In this blog, I will be discussing the pre-court procedures with WorkCover claims when an injured worker has decided to pursue a common law claim for damages. I will explain what the pre-court procedures are, what to expect and what can be achieved.

What are the pre-court procedures?

Many years ago, the Queensland State Government introduced new legislation which meant that injured workers were no longer able to commence court proceedings without undertaking a process called the pre-court procedures. The function and purpose of the pre-court procedures was to promote the resolution or settlement of cases before any court proceedings were commenced.

The pre-court procedures in the Workers Compensation & Rehabilitation Act 2003, involve a series of steps or procedures to be carried out or completed before an injured person is entitled to file and serve a Claim and Statement of Claim in the court system.

Notice of Assessment

Before an injured worker can initiate or commence the pre-court procedures, the injured worker generally needs to have a statutory claim with WorkCover Queensland accepted and a Notice of Assessment issued by WorkCover. Generally speaking, without the Notice of Assessment, an injured worker is not entitled to commence their common law claim via the pre-court procedures.
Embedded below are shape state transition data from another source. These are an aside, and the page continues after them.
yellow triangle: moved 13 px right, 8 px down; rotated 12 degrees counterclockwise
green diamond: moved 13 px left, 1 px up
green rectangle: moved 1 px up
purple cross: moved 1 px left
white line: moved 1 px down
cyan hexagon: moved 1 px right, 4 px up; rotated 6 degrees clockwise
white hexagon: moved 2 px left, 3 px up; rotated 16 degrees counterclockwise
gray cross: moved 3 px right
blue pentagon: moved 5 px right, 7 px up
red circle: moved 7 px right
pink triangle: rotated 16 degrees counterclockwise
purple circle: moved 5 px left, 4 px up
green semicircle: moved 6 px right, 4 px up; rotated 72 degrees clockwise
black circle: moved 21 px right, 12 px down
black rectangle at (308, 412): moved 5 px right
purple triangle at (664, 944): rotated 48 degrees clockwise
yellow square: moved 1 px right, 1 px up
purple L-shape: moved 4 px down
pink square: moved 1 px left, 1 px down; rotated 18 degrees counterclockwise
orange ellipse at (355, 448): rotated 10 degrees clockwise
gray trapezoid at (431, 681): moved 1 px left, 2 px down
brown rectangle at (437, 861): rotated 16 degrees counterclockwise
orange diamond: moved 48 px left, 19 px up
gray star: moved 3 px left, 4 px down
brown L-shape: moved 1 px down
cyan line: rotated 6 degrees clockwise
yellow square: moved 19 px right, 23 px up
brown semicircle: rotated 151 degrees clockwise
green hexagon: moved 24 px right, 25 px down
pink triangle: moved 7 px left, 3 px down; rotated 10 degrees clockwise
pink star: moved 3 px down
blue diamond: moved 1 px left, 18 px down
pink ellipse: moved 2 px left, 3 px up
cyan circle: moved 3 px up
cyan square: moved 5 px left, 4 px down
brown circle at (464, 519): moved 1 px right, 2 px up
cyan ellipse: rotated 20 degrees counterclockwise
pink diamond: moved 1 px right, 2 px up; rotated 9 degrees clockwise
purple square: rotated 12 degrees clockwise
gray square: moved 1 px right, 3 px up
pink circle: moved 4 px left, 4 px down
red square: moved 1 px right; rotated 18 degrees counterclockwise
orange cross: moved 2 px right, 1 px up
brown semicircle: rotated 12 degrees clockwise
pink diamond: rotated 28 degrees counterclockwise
Once the injured worker has received the Notice of Assessment from WorkCover and if the work-related impairment is less than a 20% whole person impairment, the injured worker must make what is known as an irrevocable election. This simply means that the injured worker must make a decision as to whether they wish to accept the offer of lump sum compensation contained in the Notice of Assessment or pursue the common law claim but they cannot do both. If the work-related impairment is equal to or more than 20% then the injured worker will have achieved a certificate injury and they can accept the lump sum offer and commence their common law claim for damages.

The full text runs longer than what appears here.